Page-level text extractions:
--- START ---
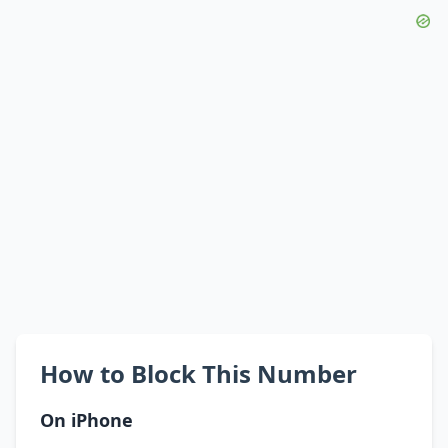
How to Block This Number
On iPhone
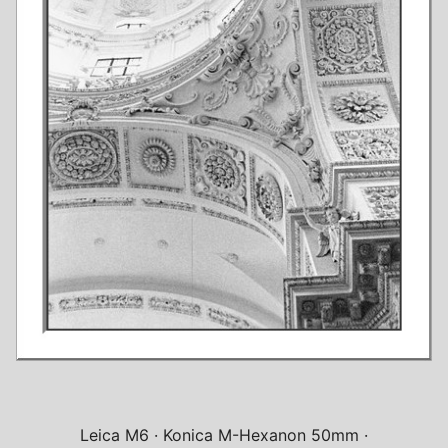
Leica M6
Konica M-Hexanon 50mm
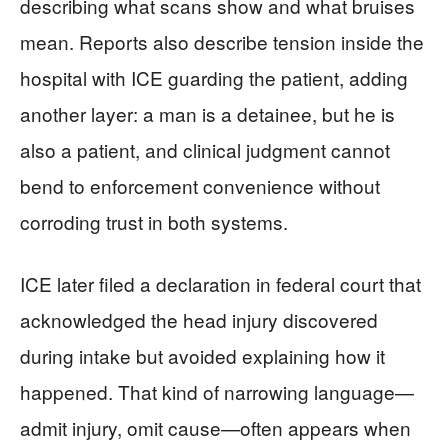
describing what scans show and what bruises
mean. Reports also describe tension inside the
hospital with ICE guarding the patient, adding
another layer: a man is a detainee, but he is
also a patient, and clinical judgment cannot
bend to enforcement convenience without
corroding trust in both systems.
ICE later filed a declaration in federal court that
acknowledged the head injury discovered
during intake but avoided explaining how it
happened. That kind of narrowing language—
admit injury, omit cause—often appears when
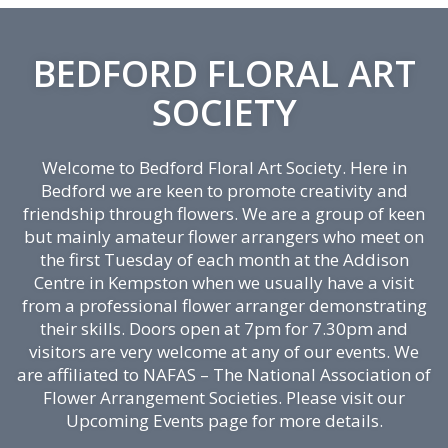
BEDFORD FLORAL ART
SOCIETY
Welcome to Bedford Floral Art Society. Here in
Bedford we are keen to promote creativity and
friendship through flowers. We are a group of keen
but mainly amateur flower arrangers who meet on
the first Tuesday of each month at the Addison
Centre in Kempston when we usually have a visit
from a professional flower arranger demonstrating
their skills. Doors open at 7pm for 7.30pm and
visitors are very welcome at any of our events. We
are affiliated to NAFAS – The National Association of
Flower Arrangement Societies. Please visit our
Upcoming Events page for more details.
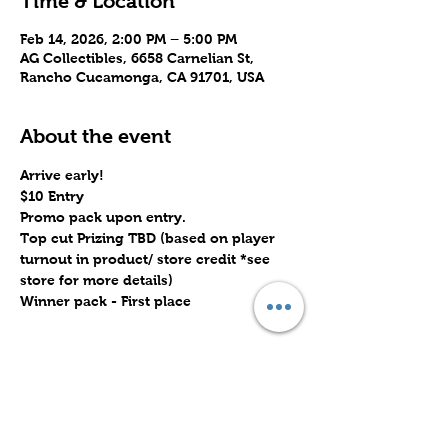
Time & Location
Feb 14, 2026, 2:00 PM – 5:00 PM
AG Collectibles, 6658 Carnelian St,
Rancho Cucamonga, CA 91701, USA
About the event
Arrive early!
$10 Entry
Promo pack upon entry.
Top cut Prizing TBD (based on player 
turnout in product/ store credit *see 
store for more details)
Winner pack - First place
Share this event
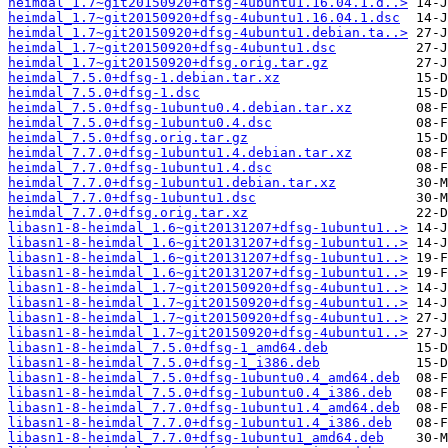
heimdal_1.7~git20150920+dfsg-4ubuntu1.16.04.1.d..>
heimdal_1.7~git20150920+dfsg-4ubuntu1.16.04.1.dsc
heimdal_1.7~git20150920+dfsg-4ubuntu1.debian.ta..>
heimdal_1.7~git20150920+dfsg-4ubuntu1.dsc
heimdal_1.7~git20150920+dfsg.orig.tar.gz
heimdal_7.5.0+dfsg-1.debian.tar.xz
heimdal_7.5.0+dfsg-1.dsc
heimdal_7.5.0+dfsg-1ubuntu0.4.debian.tar.xz
heimdal_7.5.0+dfsg-1ubuntu0.4.dsc
heimdal_7.5.0+dfsg.orig.tar.gz
heimdal_7.7.0+dfsg-1ubuntu1.4.debian.tar.xz
heimdal_7.7.0+dfsg-1ubuntu1.4.dsc
heimdal_7.7.0+dfsg-1ubuntu1.debian.tar.xz
heimdal_7.7.0+dfsg-1ubuntu1.dsc
heimdal_7.7.0+dfsg.orig.tar.xz
libasn1-8-heimdal_1.6~git20131207+dfsg-1ubuntu1..>
libasn1-8-heimdal_1.6~git20131207+dfsg-1ubuntu1..>
libasn1-8-heimdal_1.6~git20131207+dfsg-1ubuntu1..>
libasn1-8-heimdal_1.6~git20131207+dfsg-1ubuntu1..>
libasn1-8-heimdal_1.7~git20150920+dfsg-4ubuntu1..>
libasn1-8-heimdal_1.7~git20150920+dfsg-4ubuntu1..>
libasn1-8-heimdal_1.7~git20150920+dfsg-4ubuntu1..>
libasn1-8-heimdal_1.7~git20150920+dfsg-4ubuntu1..>
libasn1-8-heimdal_7.5.0+dfsg-1_amd64.deb
libasn1-8-heimdal_7.5.0+dfsg-1_i386.deb
libasn1-8-heimdal_7.5.0+dfsg-1ubuntu0.4_amd64.deb
libasn1-8-heimdal_7.5.0+dfsg-1ubuntu0.4_i386.deb
libasn1-8-heimdal_7.7.0+dfsg-1ubuntu1.4_amd64.deb
libasn1-8-heimdal_7.7.0+dfsg-1ubuntu1.4_i386.deb
libasn1-8-heimdal_7.7.0+dfsg-1ubuntu1_amd64.deb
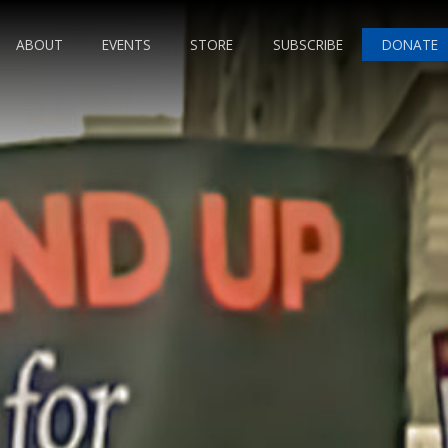
ABOUT
EVENTS
STORE
SUBSCRIBE
DONATE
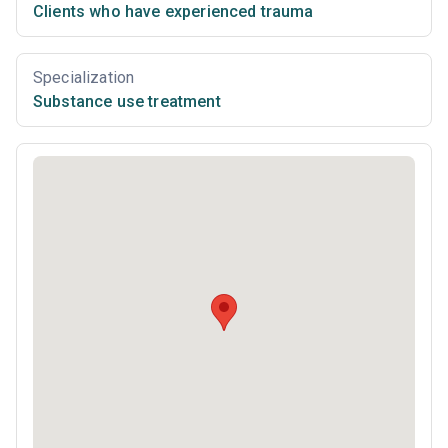
Clients who have experienced trauma
Specialization
Substance use treatment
--- END ---
Where a line in the records above includes the string "details", show it.

** Response area **
Upcoming Events page for more details.
store for more details)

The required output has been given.